Chmura - Good glasses

Hungarian title:

Jó szemüveg - Chmura - Ferenciek tere 2. plakát

Size:

Tram poster (cca. 24 x 17 cm)

Year:

1930

Condition:

Fine, light creasing, small stains.

Material:

Paper, stone lithography.

Price: US$2400

Description:

Constructivist tram poster for Chmura glasses by one of the greatest Hungarian poster designers Sándor Bortnyik. Chmura was a high end optics brand in the 1930s.

The author of the poster introduced the modernist-constructivist poster style in Hungary alongside Lajos Kassák and Róbert Berény. Bortnyik spent a few years in Weimar where he got acquainted with the Bauhaus school. Soon after his return to Hungary in 1926 his posters constructed with strict geometric forms and basic strong colours, simple block letters appeared on the streets.

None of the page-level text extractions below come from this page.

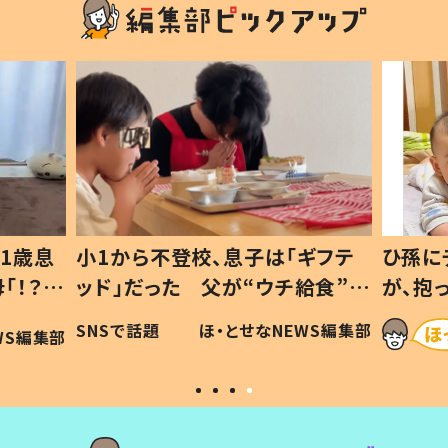
1歳息
小1から不登校、息子は「ギフテ
ひ孫に
「！？」
ッド」だった 父が“ウチ給食”を
が、抱
に「可愛
作り続ける理由とは #令和の親
「涙が
SNSで話題
ほ・とせなNEWS編集部
WS編集部
#令和の子
い」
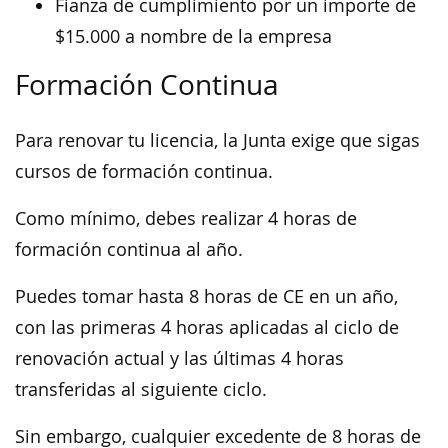
Fianza de cumplimiento por un importe de
$15.000 a nombre de la empresa
Formación Continua
Para renovar tu licencia, la Junta exige que sigas
cursos de formación continua.
Como mínimo, debes realizar 4 horas de
formación continua al año.
Puedes tomar hasta 8 horas de CE en un año,
con las primeras 4 horas aplicadas al ciclo de
renovación actual y las últimas 4 horas
transferidas al siguiente ciclo.
Sin embargo, cualquier excedente de 8 horas de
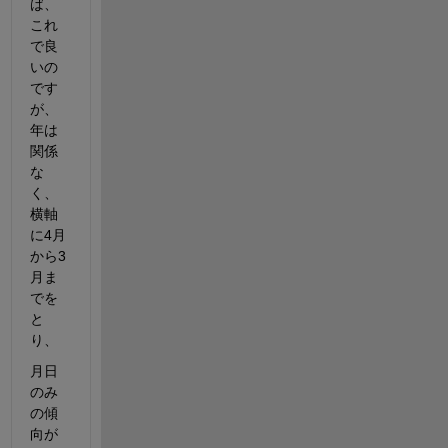
ば、
これ
で良
いの
です
が、
年は
関係
な
く、
横軸
に4月
から3
月ま
でを
と
り、
月日
のみ
の傾
向が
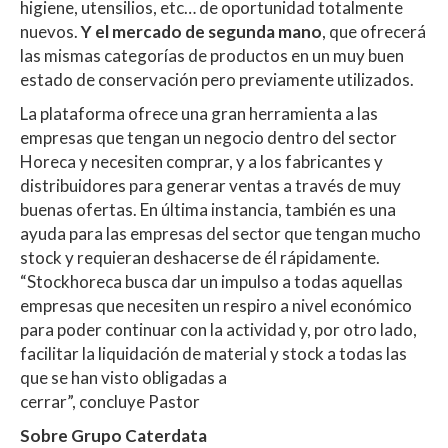
higiene, utensilios, etc… de oportunidad totalmente
nuevos.
Y el mercado de segunda mano
, que ofrecerá
las mismas categorías de productos en un muy buen
estado de conservación pero previamente utilizados.
La plataforma ofrece una gran herramienta a las
empresas que tengan un negocio dentro del sector
Horeca y necesiten comprar, y a los fabricantes y
distribuidores para generar ventas a través de muy
buenas ofertas. En última instancia, también es una
ayuda para las empresas del sector que tengan mucho
stock y requieran deshacerse de él rápidamente.
“Stockhoreca busca dar un impulso a todas aquellas
empresas que necesiten un respiro a nivel económico
para poder continuar con la actividad y, por otro lado,
facilitar la liquidación de material y stock a todas las
que se han visto obligadas a
cerrar”, concluye Pastor
Sobre Grupo Caterdata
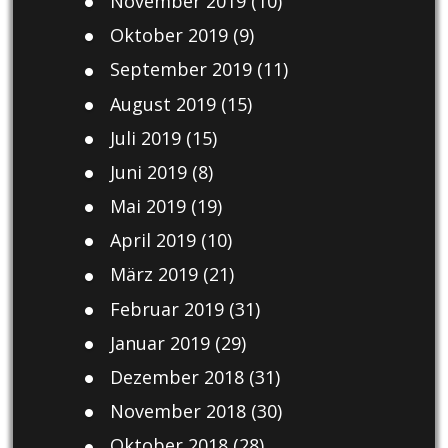
November 2019
(10)
Oktober 2019
(9)
September 2019
(11)
August 2019
(15)
Juli 2019
(15)
Juni 2019
(8)
Mai 2019
(19)
April 2019
(10)
März 2019
(21)
Februar 2019
(31)
Januar 2019
(29)
Dezember 2018
(31)
November 2018
(30)
Oktober 2018
(28)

He often used humour as a tool to make the audience remember the advertised product. Due to the completely new nature of the style it soon became a success and many artists started to create in this manner. However, not everyone was capable of designing quality works, thus Bortnyik declared in 1933 that modern poster died. 

This tram poster was published in 1930 when Kassák and the other modernist artists uttered that art has to take up a social role. Kassák published an article explaining that advertisements are important factors of economy and culture and a good advertisement should neither be manipulative nor a mere tool of business, but it should have an objective, informative, taste shaping and educating role. As for typography, the letters are supposed to be simple and functional and the image reduced to geometric forms. The Chmura poster completely fulfills these modernist requirements. The viewer's eyes are consciously led by the designer by altering the size and style of the fonts and placing them in front of bright coloured background. 

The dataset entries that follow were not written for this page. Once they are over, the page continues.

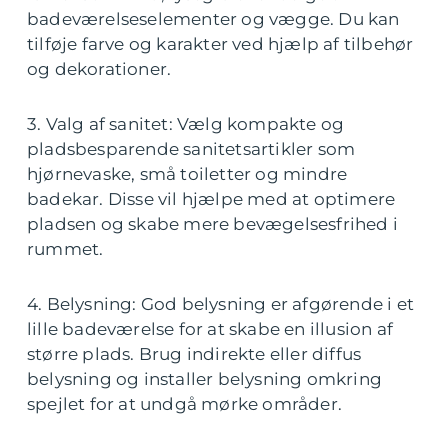
badeværelseselementer og vægge. Du kan
tilføje farve og karakter ved hjælp af tilbehør
og dekorationer.
3. Valg af sanitet: Vælg kompakte og
pladsbesparende sanitetsartikler som
hjørnevaske, små toiletter og mindre
badekar. Disse vil hjælpe med at optimere
pladsen og skabe mere bevægelsesfrihed i
rummet.
4. Belysning: God belysning er afgørende i et
lille badeværelse for at skabe en illusion af
større plads. Brug indirekte eller diffus
belysning og installer belysning omkring
spejlet for at undgå mørke områder.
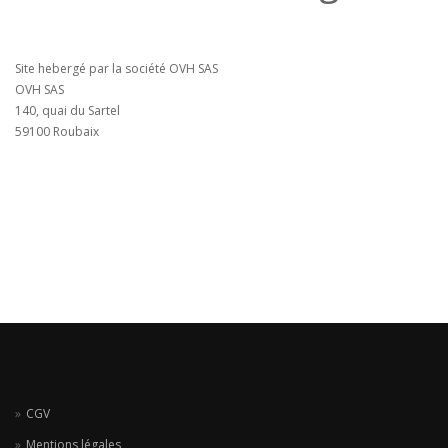
Site hebergé par la société OVH SAS
OVH SAS
140, quai du Sartel
59100 Roubaix
CGV
Mentions légales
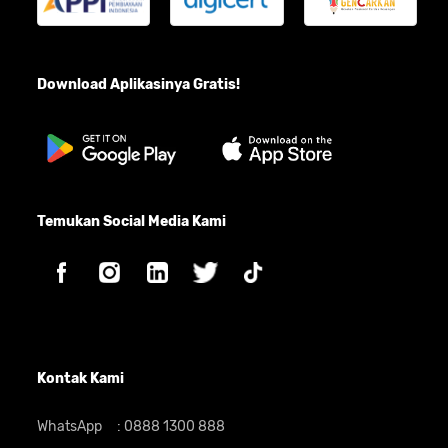
Download Aplikasinya Gratis!
Temukan Social Media Kami
Kontak Kami
WhatsApp
:
0888 1300 888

The subject of the promotion is deliberately depicted in a simple way, the message is concise but striking to the eye as this is the only effective form for catching attention in the rushing urban environment - according to the modernist attitude to promotion at the time. The contrasts of colours, red, black and white are deliberately emphasized, the plane blocks are arranged next to each other like paper cut outs creating an eye catching dynamism and freshness. The humour expresses the main matter of the advertised company and it is not l'art pour l'art. The diagonal arrangement is also a very typical way of constructing of modernism.